Il Tribunale di Milano non potrà procedere contro Matteo Salvini, accusato di diffamazione aggravata nei confronti di Carola Rackete, la capitana della Sea Watch che forzò il blocco a Lampedusa imposto proprio dal leader della Lega quando era ministro dell’Interno: l’Aula del Senato, con una votazione a maggioranza (82 sì, 60 no, 5 astenuti) ha accolto la relazione della Giunta delle immunità e stabilito che le opinioni espresse nell’estate 2019 dal senatore sono “insindacabili”.

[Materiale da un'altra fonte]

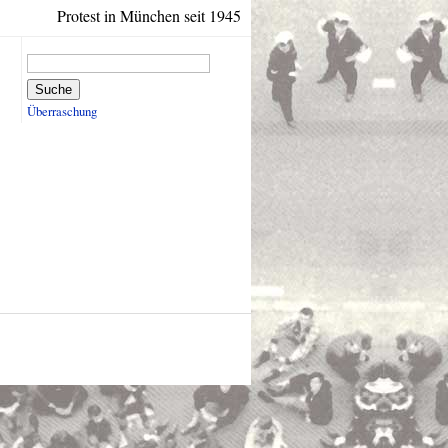
Protest in München seit 1945
Suche
Überraschung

Quel 12 giugno di quattro anni fa, Rackete era la comandante della Sea Watch 3 che aveva soccorso 53 migranti nella zona Sar libica il 12 giugno 2019. L’allora titolare del Viminale, nel corso del lungo braccio di ferro, definì sui social la 34enne “sbruffoncella che fa politica sulla pelle di qualche decina di migranti” e “ricca tedesca fuorilegge”. A giugno dell’anno scorso il Tribunale aveva accolto una richiesta dei legali di Salvini e trasferito gli atti del processo a palazzo Madama perché fosse il Senato a valutare se le frasi in questione fossero o no coperte dall’insindacabilità. Con la decisione di oggi il processo di fatto si annulla.

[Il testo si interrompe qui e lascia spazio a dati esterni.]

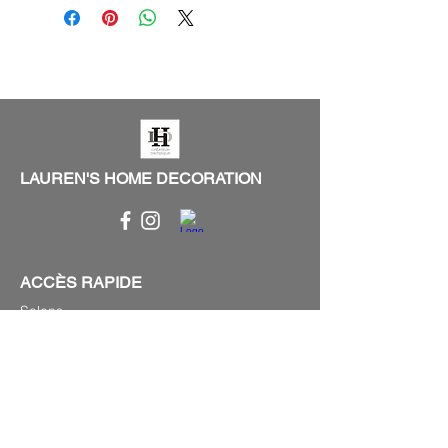
LAUREN'S HOME DECORATION
ACCÈS RAPIDE
Salons
Luminaires
Mobilier de jardins
Objets de curiosité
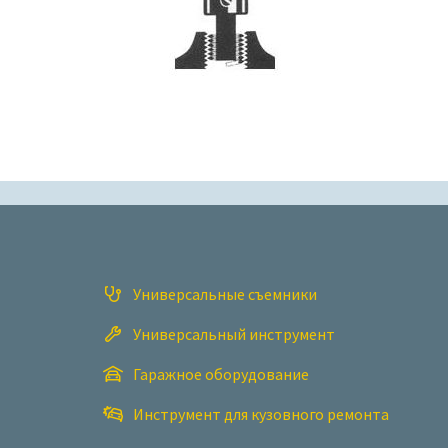
Универсальные съемники
Универсальный инструмент
Гаражное оборудование
Инструмент для кузовного ремонта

Una notizia “attesa e scontata” per Alessandro Gamberini, legale di Rackete: “È l’insindacabilità dell’insulto. Quelle espressioni nulla avevano a che vedere col ruolo di parlamentare di Salvini, sia per i modi utilizzati che per i contenuti” ha detto ricordando che durante il processo il pm di Milano Giancarla Serafini aveva fatto notare che quelle dell’allora ministro erano “veri e propri attacchi alla persona”. La polemica ha investito anche la presidente del Consiglio Giorgia Meloni. Sotto accusa in particolare il passaggio in cui la premier durante il suo discorso alla Camera ha ricordato che in passato si era arrivati “perfino a legittimare chi sperona le navi dello Stato italiano”. Parole che non sono passate inosservate agli occhi di opposizioni e ong. Il Pd parla di una “caduta di stile” della premier e il segretario di +Europa Riccardo Magi chiede di scusarsi con Rackete. “Non fu uno speronamento ma un ingresso in porto in stato di necessità con naufraghi stremati – scrive su Twitter Sea Watch – E fu, secondo la Cassazione, ‘adempimento di un dovere’. Dunque Meloni smentisce la Cassazione sul caso Rackete?”.

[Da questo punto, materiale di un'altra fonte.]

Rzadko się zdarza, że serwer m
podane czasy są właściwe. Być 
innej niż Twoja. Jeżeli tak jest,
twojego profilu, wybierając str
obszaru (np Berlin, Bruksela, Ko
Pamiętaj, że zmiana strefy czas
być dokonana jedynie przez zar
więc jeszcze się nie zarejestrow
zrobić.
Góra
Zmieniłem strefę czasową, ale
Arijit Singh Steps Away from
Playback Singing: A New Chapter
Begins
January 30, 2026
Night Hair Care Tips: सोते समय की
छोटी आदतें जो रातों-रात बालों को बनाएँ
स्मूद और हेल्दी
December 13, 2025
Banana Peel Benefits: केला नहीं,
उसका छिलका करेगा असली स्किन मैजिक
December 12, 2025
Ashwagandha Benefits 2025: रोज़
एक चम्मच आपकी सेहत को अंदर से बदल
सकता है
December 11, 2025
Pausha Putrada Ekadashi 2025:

Con le polemiche ancora in atto, la cronaca racconta di un altro migliaio di migranti sbarcati a Lampedusa. E di un inchiesta della Procura a Trieste che ha portato allo smantellamento di un’organizzazione strutturata che si occupava di far entrare in Europa migliaia di disperati. La rotta non è quella del Mediterraneo centrale ma quella balcanica. Nei boschi della Slovenia, hanno scoperto gli investigatori, i soprusi erano all’ordine del giorno: per chi non camminava erano botte, ai bambini venivano invece somministrati sonniferi perché non piangessero e non destassero l’attenzione. Ad alcuni migranti venivano date bevande energizzanti, altri le avevano già assunte nel corso del lungo viaggio. Erano talmente assuefatti da queste sostanze, emerge dalle intercettazioni, che in una circostanza uno di loro aveva reagito ridendo agli schiaffi del passeur. Si camminava per 3-4 ore dal confine croato-sloveno a Pomjan, poi si procedeva in macchina fino a Trieste. 32 gli episodi documentati dalla Polizia e in ognuno erano decine i migranti accompagnati ogni singola volta. Finora sono 13 le misure cautelari nei confronti di cittadini albanesi o kosovari e 13 gli indagati.